The Packers' wide receivers corps had changed little during Vince Lombardi's last several years as head coach, but by 1969 change was in the air. Max McGee had retired after the 1967 season, and the remaining leading receivers, Boyd Dowler and Carroll Dale, were 31 and 32 years old respectively. In both the 1967 and 1968 drafts, the Packers had invested a pick in a wide receiver in the first four rounds--Dave Dunaway in the 2nd round in 1967 and John Robinson in the 4th round in 1968. But neither panned out for the Packers. Dunaway appeared in just two games with the Packers with zero catches before playing in only more 11 games elsewhere in the NFL after that. Robinson never appeared in an NFL regular season game at all.

== NFL years==
Spilis played for the Packers in 1969, 1970 and 1971. He played in 12 of the team's 14 games in 1969, and played in all 14 games in both 1970 and 1971. His final year, 1971, was easily his most productive pro season. He started in 11 of 14 Packers games, after starting only six games total in the previous two seasons. He gained playing time that had been given the previous year to Jack Clancy at wide receiver, playing split end opposite Carroll Dale. Spilis scored his only NFL touchdown in the sixth Packers season game of 1971, a road loss to the Los Angeles Rams.

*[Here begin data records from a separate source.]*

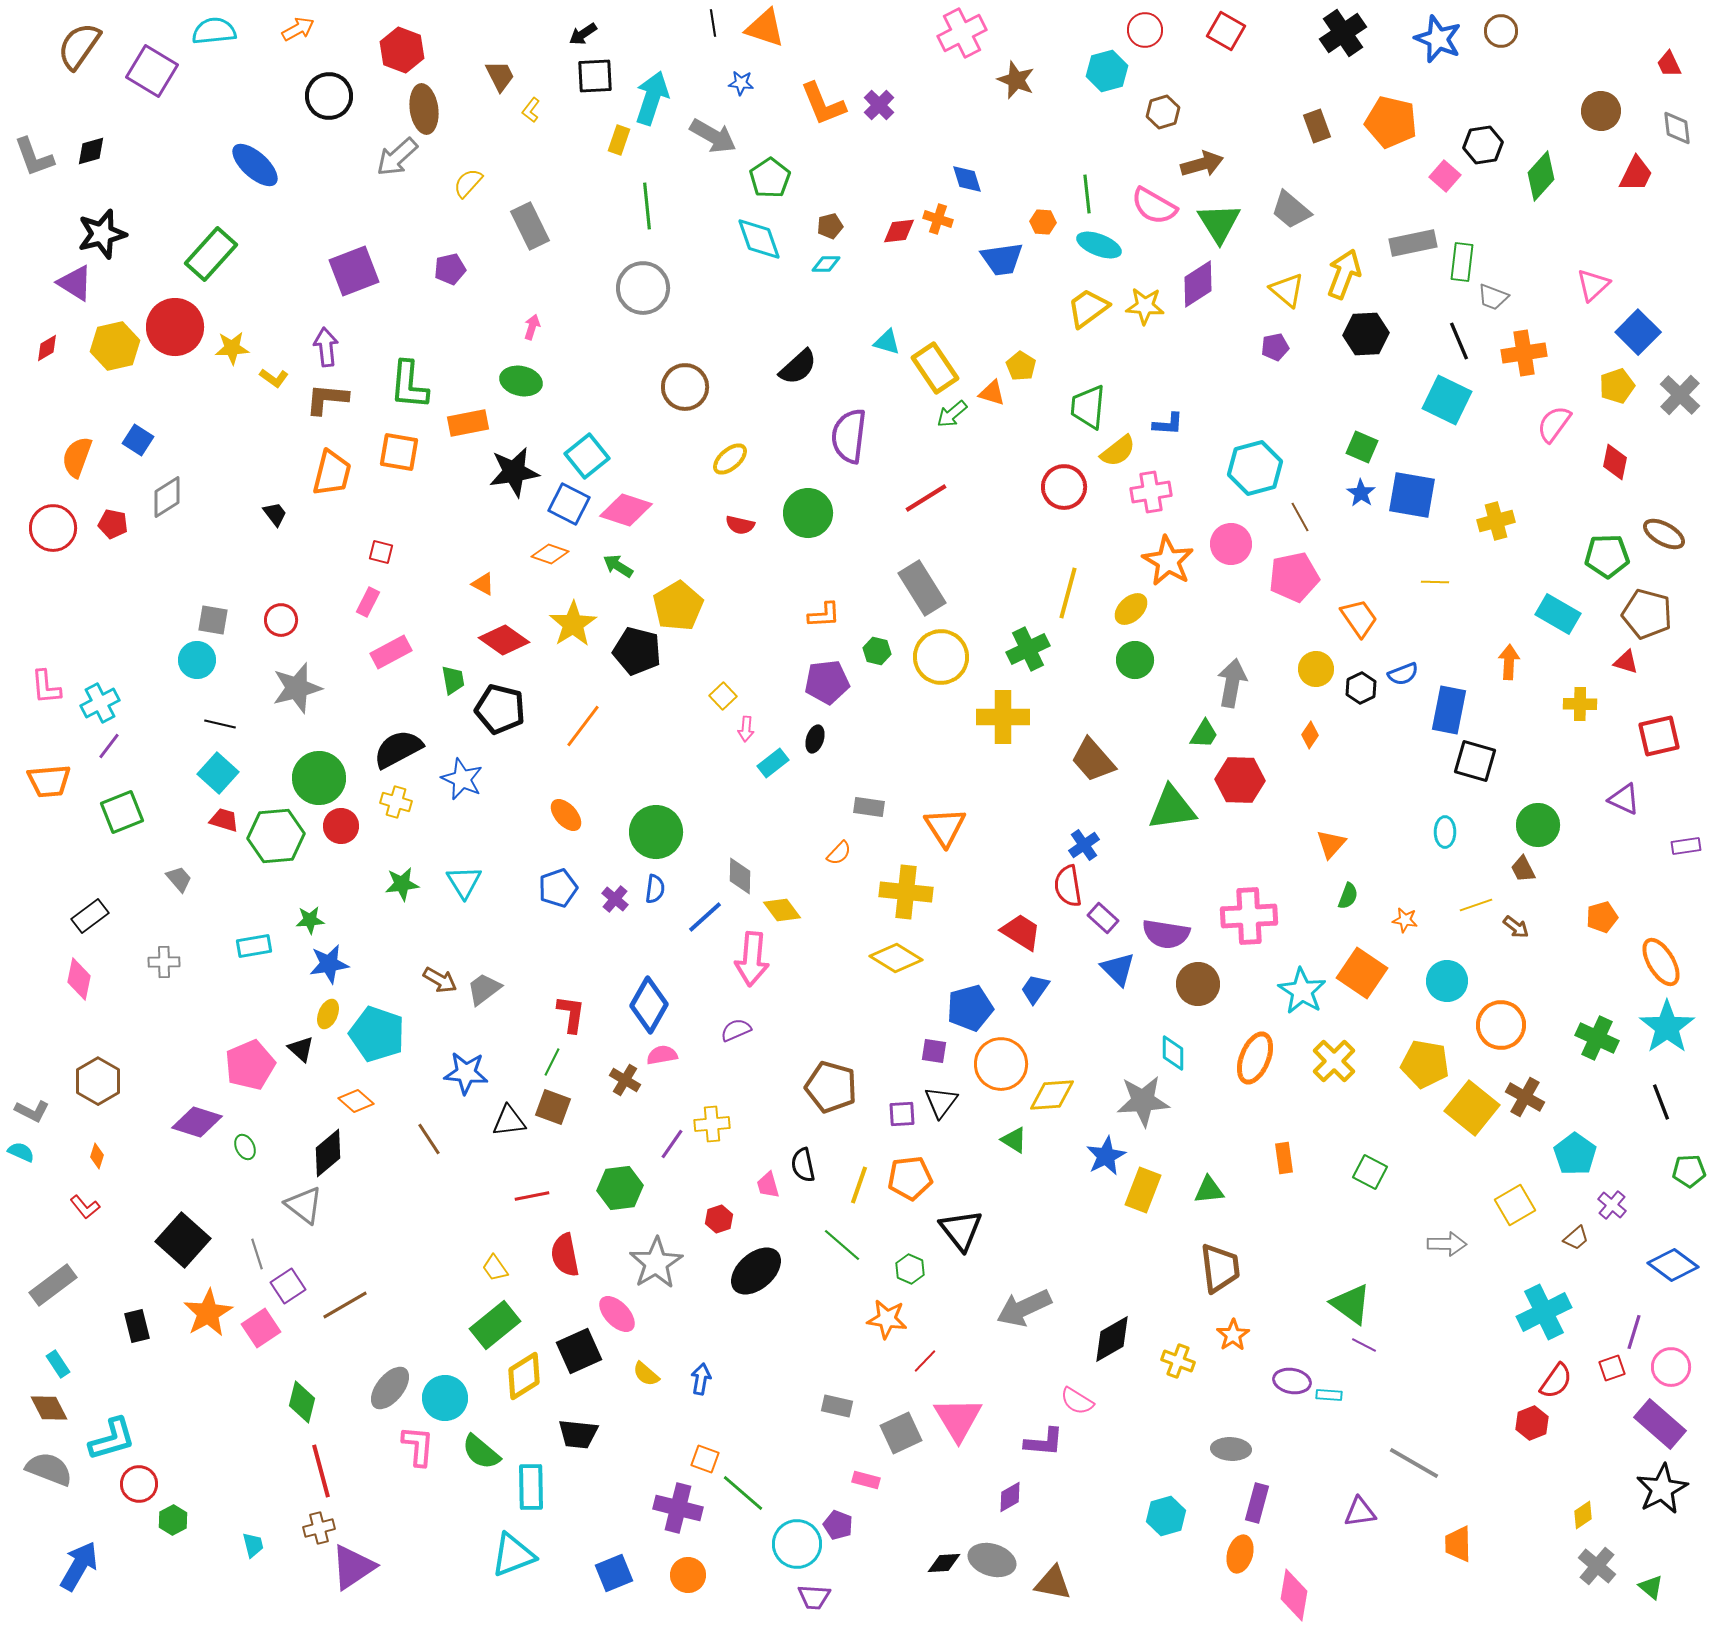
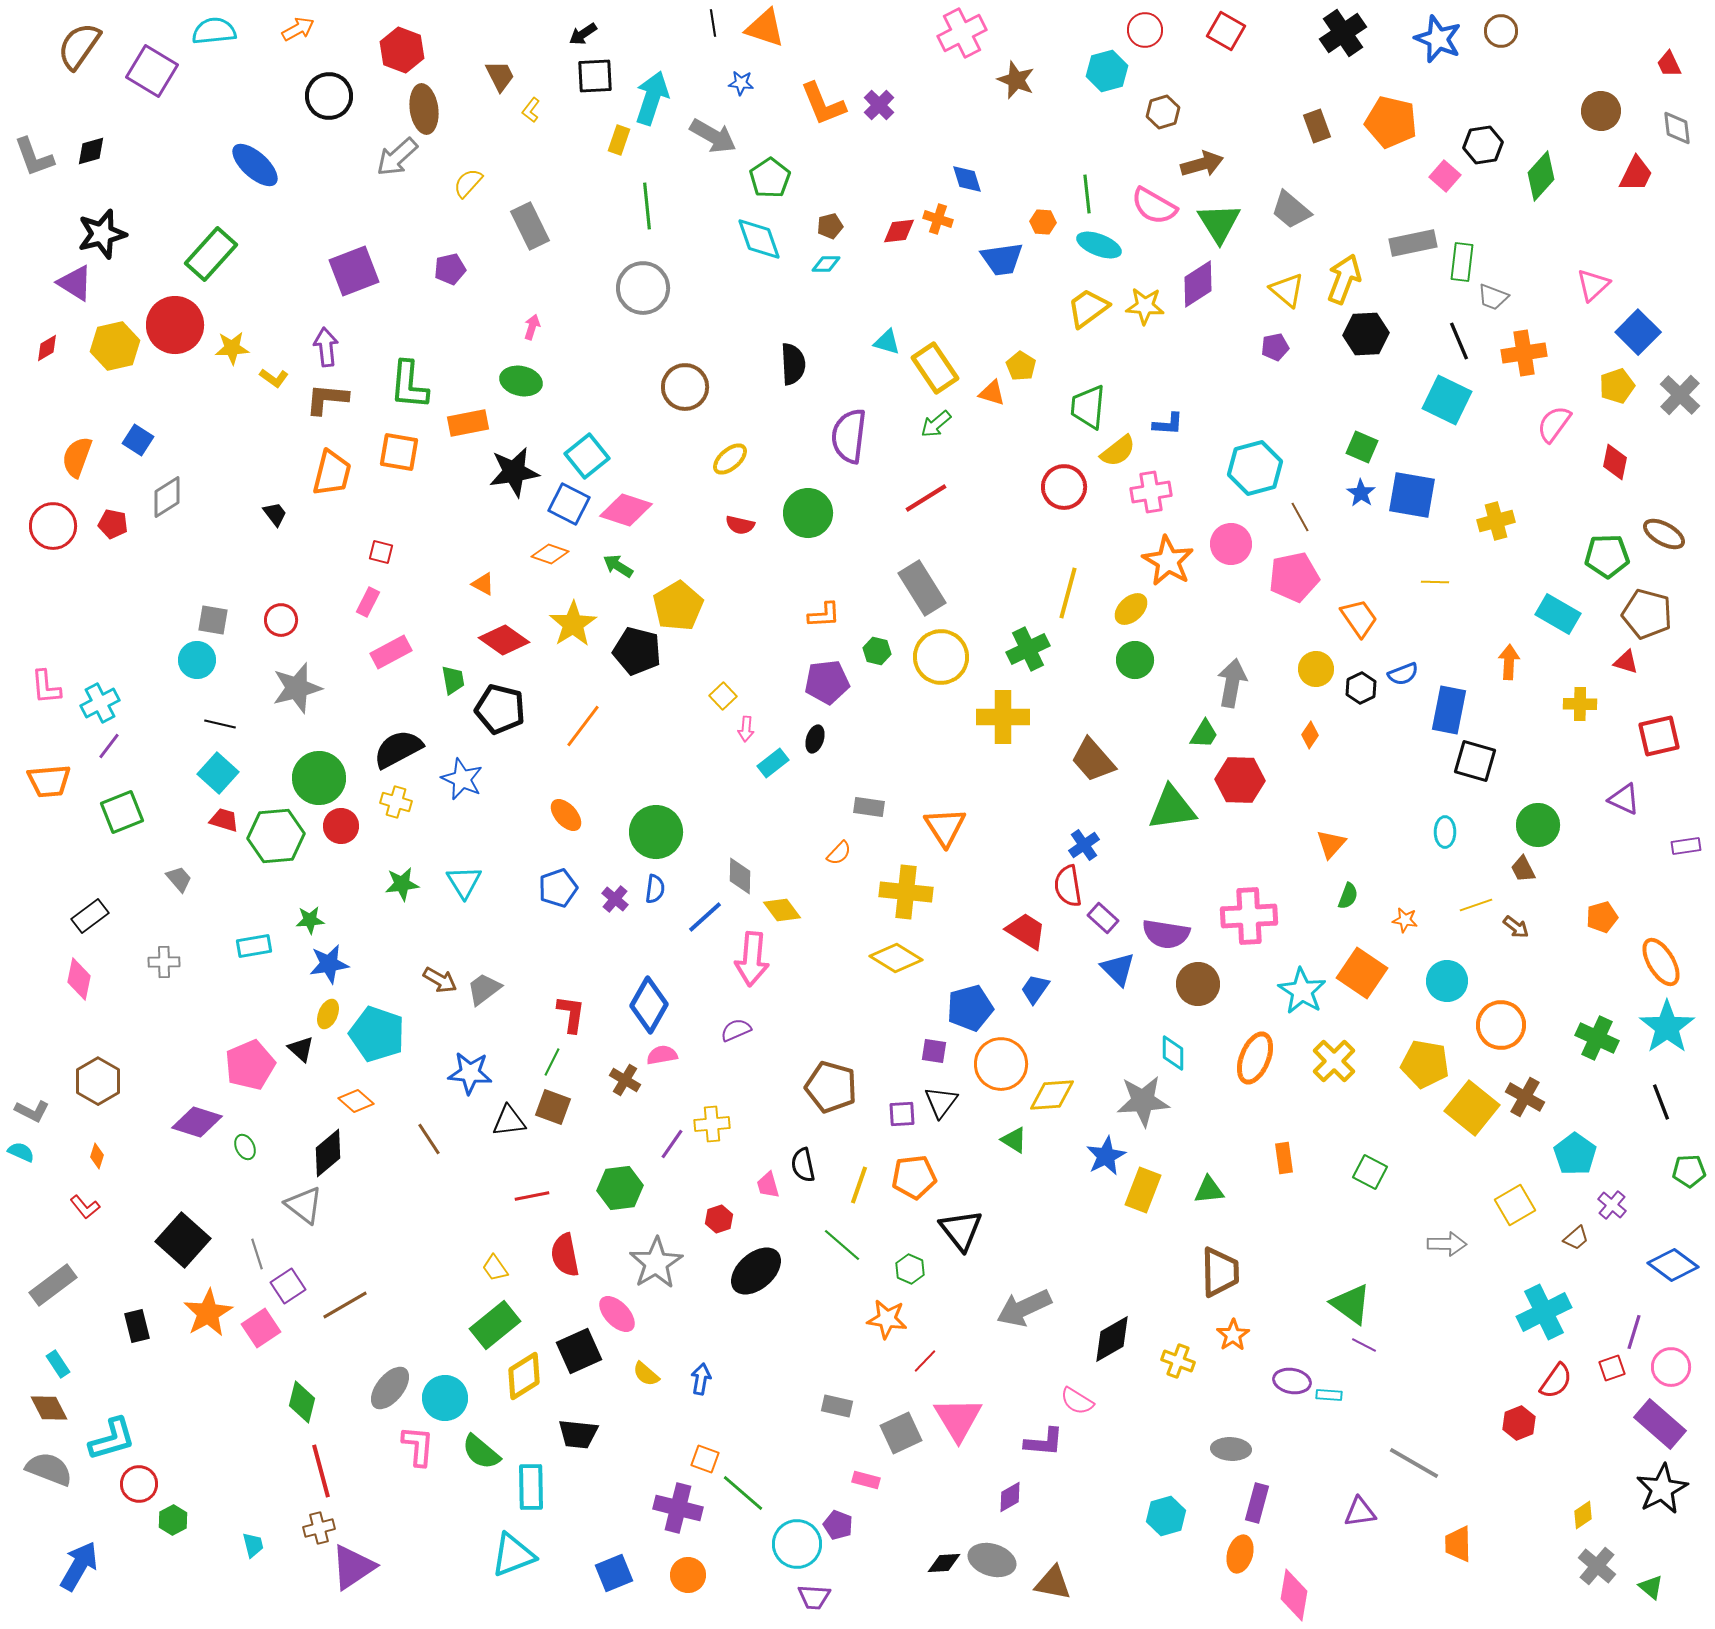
yellow arrow at (1344, 274): moved 5 px down
red circle at (175, 327): moved 2 px up
black semicircle at (798, 367): moved 5 px left, 3 px up; rotated 51 degrees counterclockwise
green arrow at (952, 414): moved 16 px left, 10 px down
red circle at (53, 528): moved 2 px up
red trapezoid at (1021, 932): moved 5 px right, 1 px up
blue star at (466, 1073): moved 4 px right
orange pentagon at (910, 1178): moved 4 px right, 1 px up
brown trapezoid at (1220, 1268): moved 4 px down; rotated 6 degrees clockwise
red hexagon at (1532, 1423): moved 13 px left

Spilis caught a 32-yard touchdown pass from Zeke Bratkowski in the 4th quarter, the only Packers touchdown in a 30–13 defeat.

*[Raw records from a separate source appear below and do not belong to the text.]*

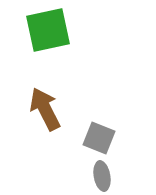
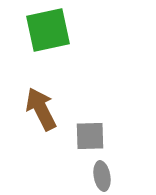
brown arrow: moved 4 px left
gray square: moved 9 px left, 2 px up; rotated 24 degrees counterclockwise
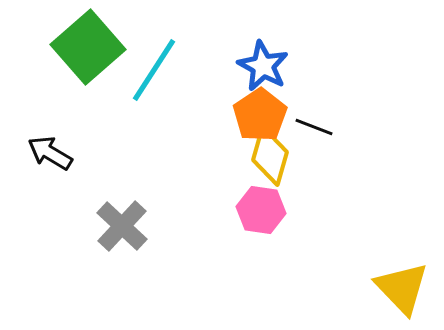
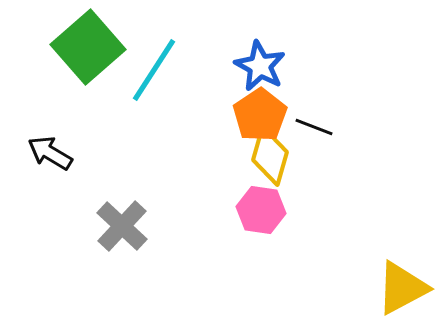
blue star: moved 3 px left
yellow triangle: rotated 46 degrees clockwise
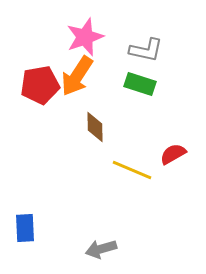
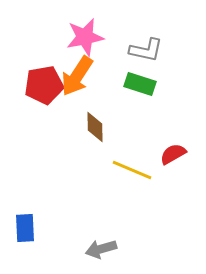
pink star: rotated 9 degrees clockwise
red pentagon: moved 4 px right
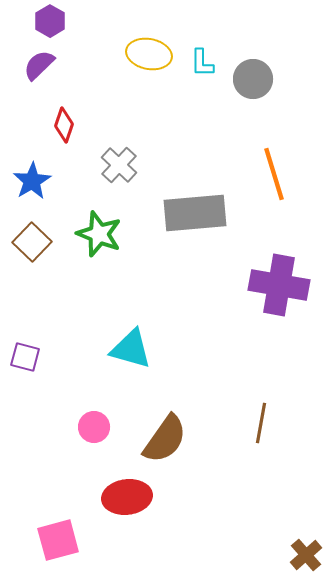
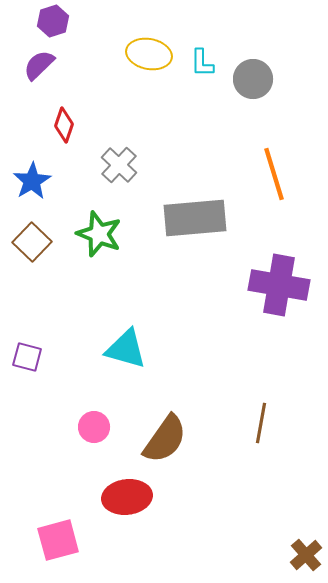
purple hexagon: moved 3 px right; rotated 12 degrees clockwise
gray rectangle: moved 5 px down
cyan triangle: moved 5 px left
purple square: moved 2 px right
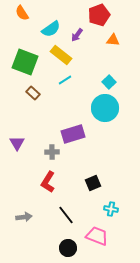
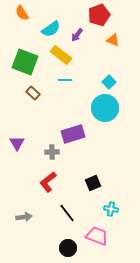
orange triangle: rotated 16 degrees clockwise
cyan line: rotated 32 degrees clockwise
red L-shape: rotated 20 degrees clockwise
black line: moved 1 px right, 2 px up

Spilis spent the entire 1972 preseason with the Packers, but in spite of his increased role in 1971, some felt he would have to fight for a job for 1972. He was released in the team's final roster cuts before the start of the regular season. The Packers replaced Spilis with rookie Leland Glass. The 1971 Packers had been one of the weakest teams in the league in the passing game. Out of 26 teams, they were last in pass attempts, 25th in completions, 25th in first downs by passing, 24th in passing yards, and 23rd in touchdown passes.

==Honors==
After his playing days, Spilis received multiple honors from his alma mater. He was named to NIU's All-Century Team and Century's Five Best Players in 1999 and was named the #9 player in Huskie Stadium history in 2015. Spilis was also honored in 2015 as part of the 50th anniversary celebration of Huskie Stadium by being commemorated on one of 22 full-size window clings honoring NIU football greats displayed on businesses in downtown DeKalb.